The lines to find are those in the entries that hold the word "دوره"; copy every one of them.

Records supplied:

+---+

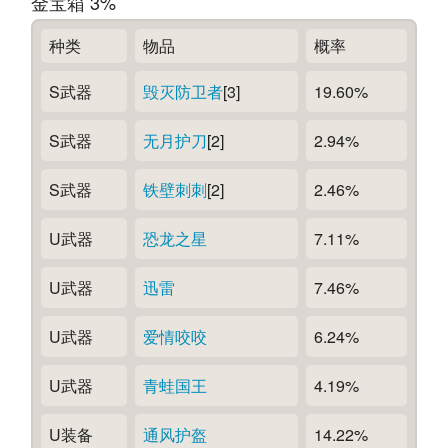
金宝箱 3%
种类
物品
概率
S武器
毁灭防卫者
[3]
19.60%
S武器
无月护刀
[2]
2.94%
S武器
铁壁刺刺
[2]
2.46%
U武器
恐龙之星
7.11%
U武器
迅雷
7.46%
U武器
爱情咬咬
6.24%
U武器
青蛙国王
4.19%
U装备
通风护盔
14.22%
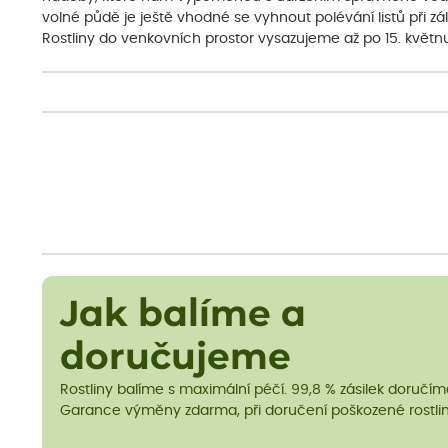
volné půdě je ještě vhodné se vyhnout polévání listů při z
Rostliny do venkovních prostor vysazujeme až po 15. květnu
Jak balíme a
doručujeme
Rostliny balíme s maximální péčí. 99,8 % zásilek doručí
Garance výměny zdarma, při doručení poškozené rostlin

+---+

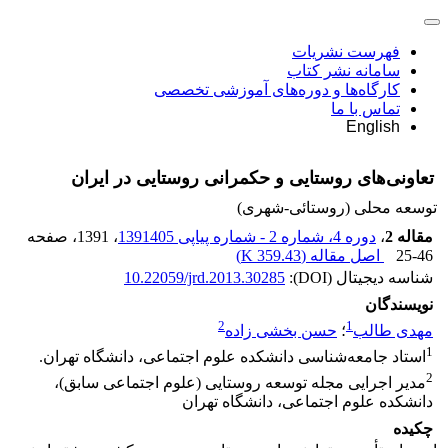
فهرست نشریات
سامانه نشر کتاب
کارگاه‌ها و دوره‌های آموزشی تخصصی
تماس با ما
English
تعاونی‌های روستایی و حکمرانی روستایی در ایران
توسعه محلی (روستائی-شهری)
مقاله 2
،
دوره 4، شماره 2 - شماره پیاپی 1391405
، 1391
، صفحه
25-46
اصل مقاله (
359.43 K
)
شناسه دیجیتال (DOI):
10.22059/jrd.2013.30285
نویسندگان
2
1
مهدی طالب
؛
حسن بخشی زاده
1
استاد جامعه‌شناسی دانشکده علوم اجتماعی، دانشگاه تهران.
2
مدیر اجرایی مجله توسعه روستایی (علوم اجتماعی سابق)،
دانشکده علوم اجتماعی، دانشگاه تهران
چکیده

+---+

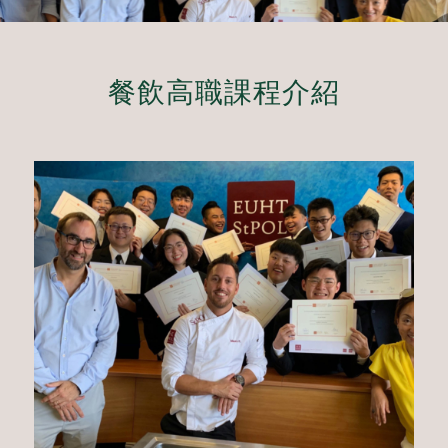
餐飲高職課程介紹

+---+

Final answer:
کارگاه‌ها و دوره‌های آموزشی تخصصی
دوره 4، شماره 2 - شماره پیاپی 1391405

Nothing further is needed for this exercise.